Consider an image on the right. Even performing some trivial figure-ground segmentation on it might be not a straightforward matter (I wouldn’t know where to start, actually). In their 2009 paper (pdf) and recently in VSS (thanks Johan), Ruth Rosenholtz and Nat Twarog put forward an idea that sometimes it is sufficient to blow up an image into a higher-dimensional space where relevant features would be represented. In the case of bananas, we could, for example, convert the image to greyscale and put the resulting luminance values in the third dimension of the image, as seen in the image below. Now you can easily see figure-ground segmentation with the (yellow) bananas being at the top, (brown) background on the bottom, and the table somewhat in between (red, green).
This is not stunning news, of course, it does not magically parse objects from the image. It is simply a different way of representing the same information. But notice how it simplifies the problem of parsing an image and enhances our understanding of the information present in the image. We can then think more clearly about ways to process this information.

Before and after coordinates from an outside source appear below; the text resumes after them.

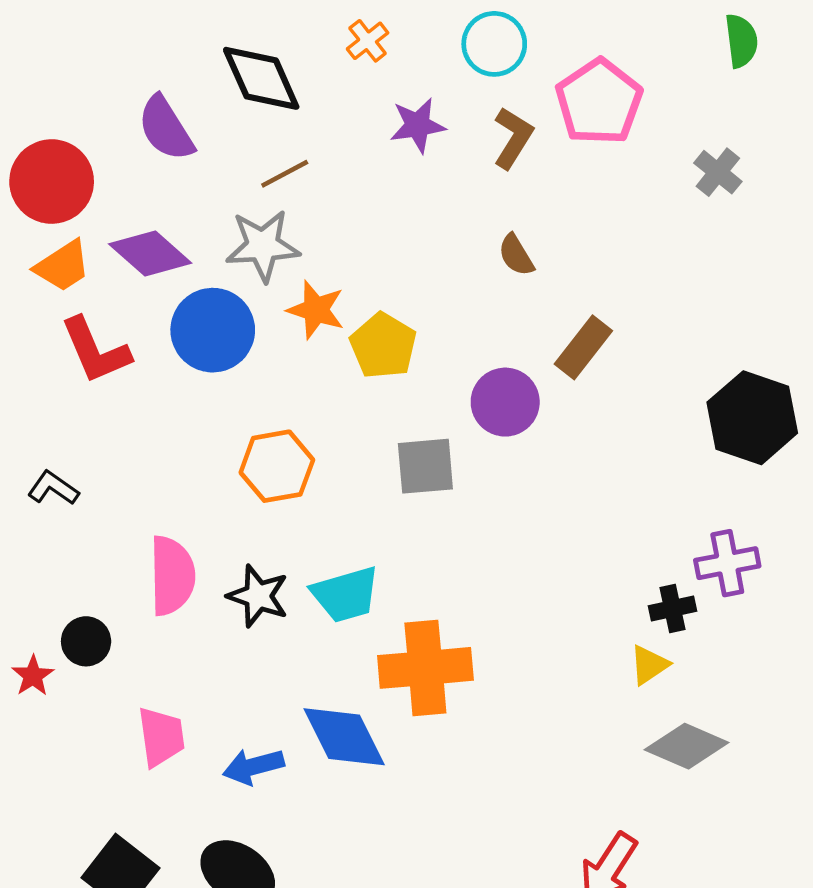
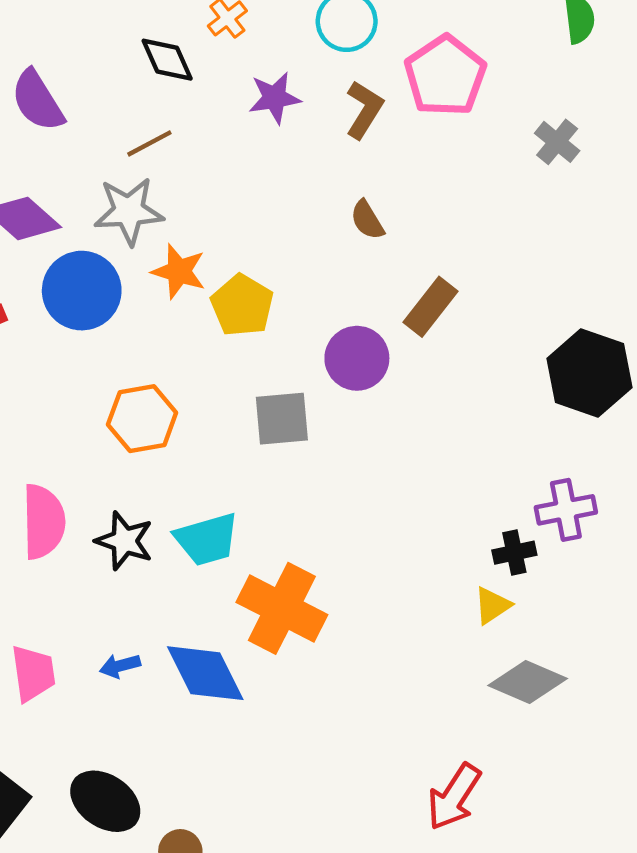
black diamond: (261, 78) -> (167, 60), moved, size x0.7
orange cross: (425, 668) -> (282, 608), turned 32
blue arrow: (253, 766) -> (120, 666), moved, size x0.7

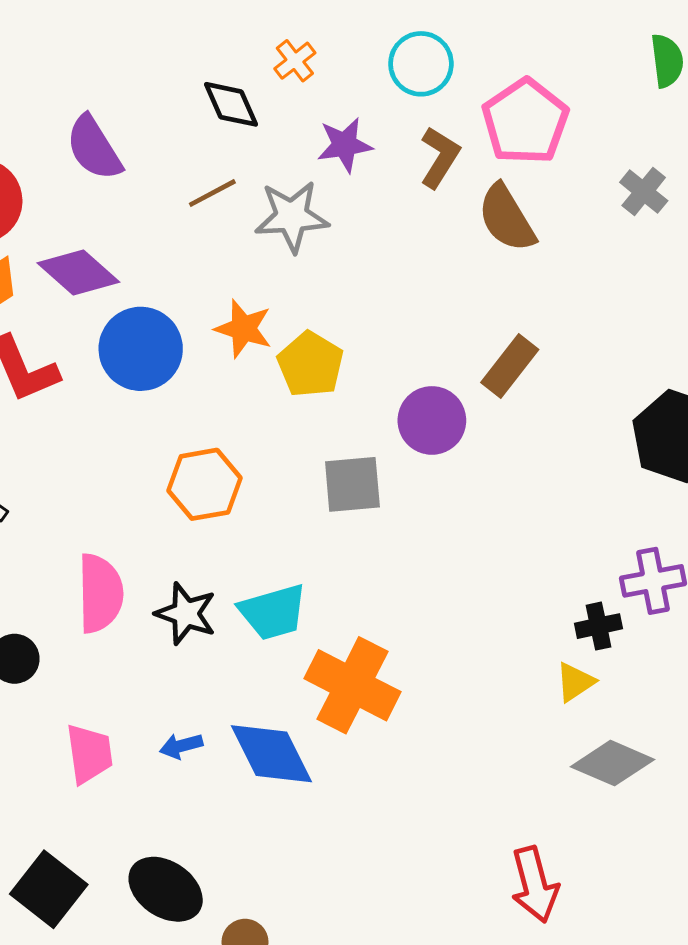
gray star: (129, 211) -> (292, 216), moved
brown semicircle: (367, 220) -> (507, 218), moved, size x1.6
red arrow: (454, 797) -> (535, 885), turned -48

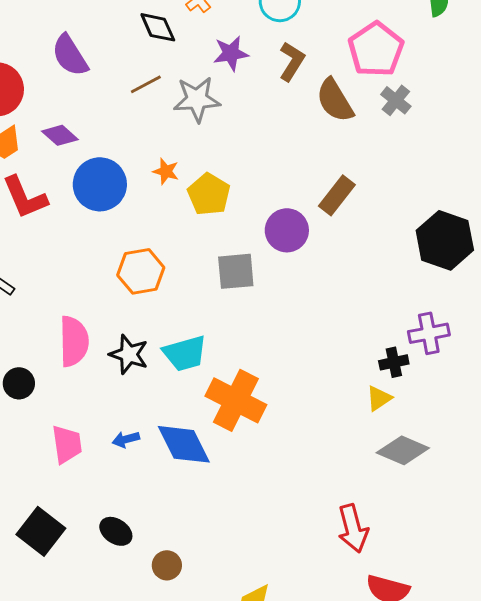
pink pentagon: (525, 121) -> (376, 49), moved
gray cross: (644, 192) -> (396, 100), moved
purple diamond: (78, 273) -> (60, 135), size x0.7
orange star: (243, 329) -> (166, 171), size x0.7
black ellipse: (166, 889) -> (116, 531), size x0.7

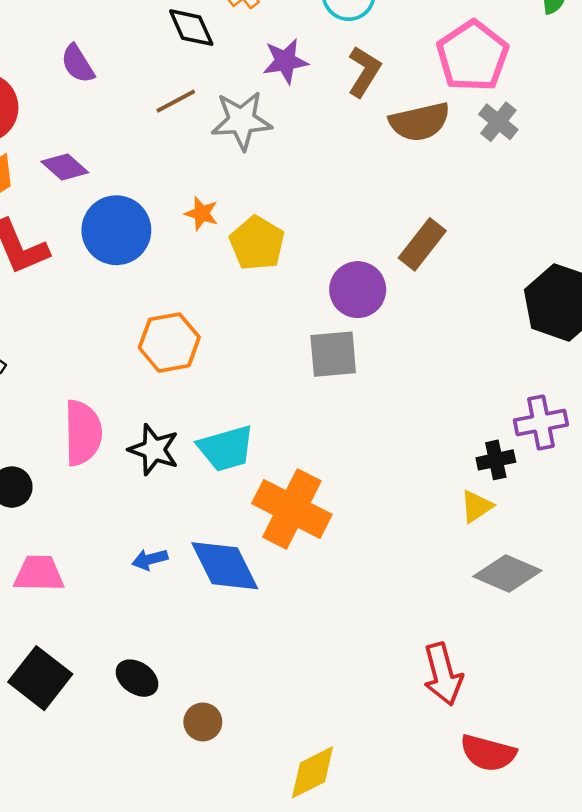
purple semicircle: (70, 55) -> (78, 64), size x0.7
brown semicircle: (335, 100) -> (420, 122), turned -72
gray square: (236, 271) -> (333, 354), moved
pink trapezoid: (67, 444) -> (39, 574), moved, turned -81

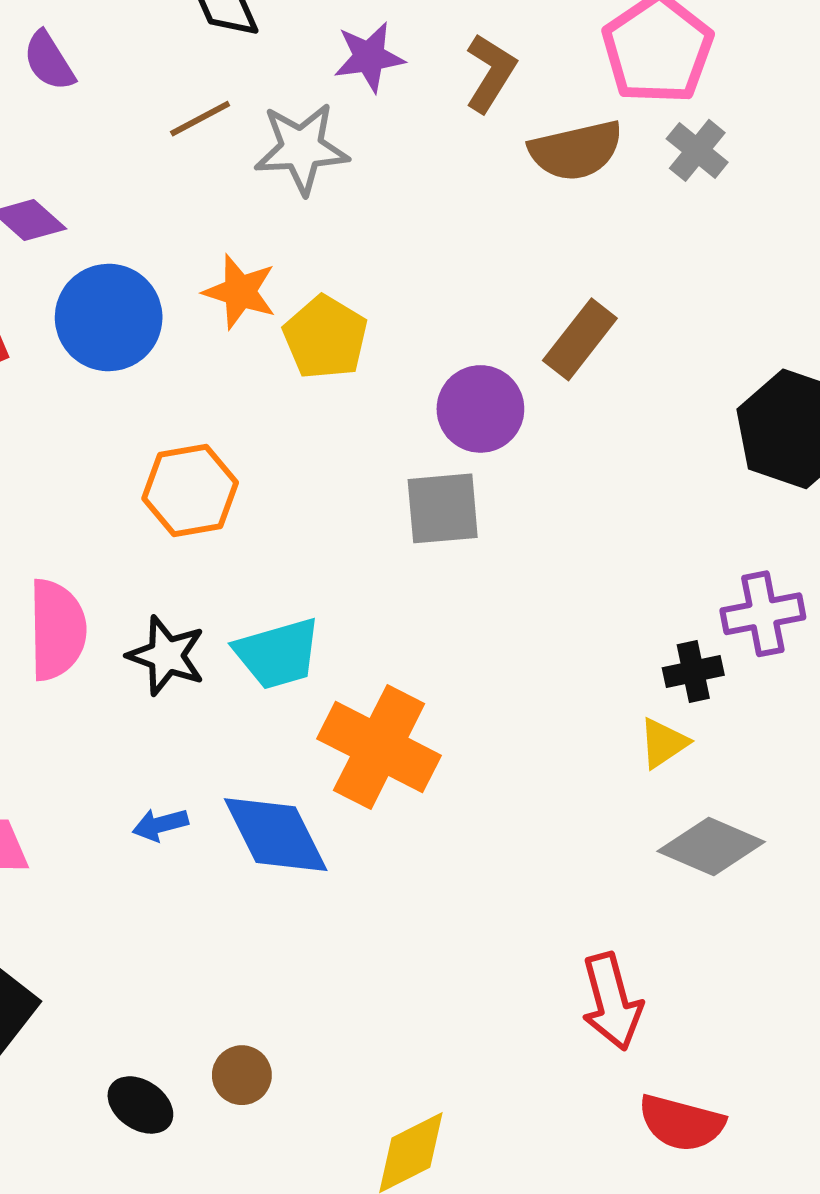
orange star: (202, 213) -> (240, 292), size x1.4
black ellipse: (137, 678) -> (140, 1105), moved

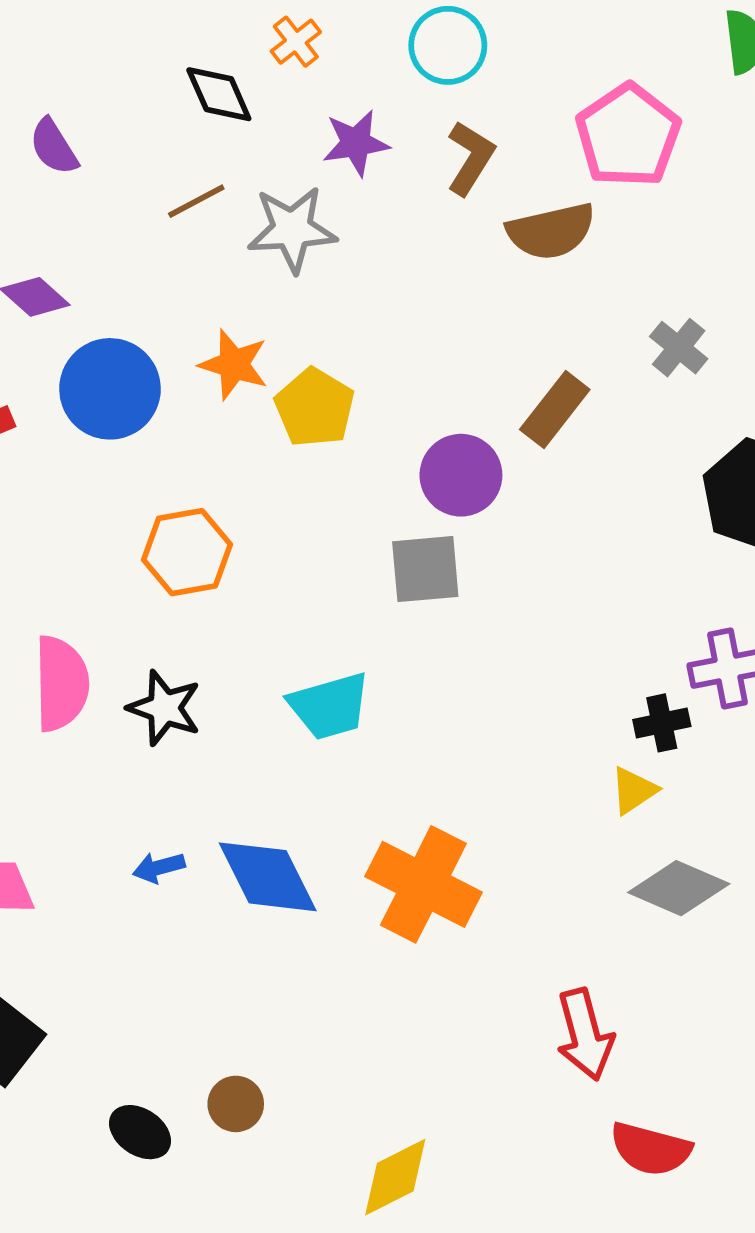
gray cross: (697, 150) -> (679, 348), moved
cyan trapezoid: (278, 654) -> (330, 706), moved
orange cross: (379, 747) -> (423, 884), moved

Moreover, this idea quite naturally allows for grouping at multiple levels (hierarchical organization). Typically, there is no single grouping present in an image: bananas as a foreground and table plus wall as a background? Or is it bananas and table versus the wall? In the higher-dimensional representation, bananas go together if we only look at the top of the plot (group over luminance using a narrow filter). Bananas and table are grouped together using wider filters. Grouping scales emerge naturally in this representation and as Rosenholtz et al. (2009) show, this very simple approach can lead to a quite accurate parsing.
I think GMin should represent images immediately in higher dimensional spaces, allowing grouping mechanisms to act over various feature dimensions depending on the task at hand. Moreover, this representation seems as an early step of Jim DiCarlo’s “manifold untangling” framework. First we could blow up the space using the immediately available features (such as color and orientation), then using tricks we gradually transform it into an untangled representation with perceptually relevant features (such as objects and their poses).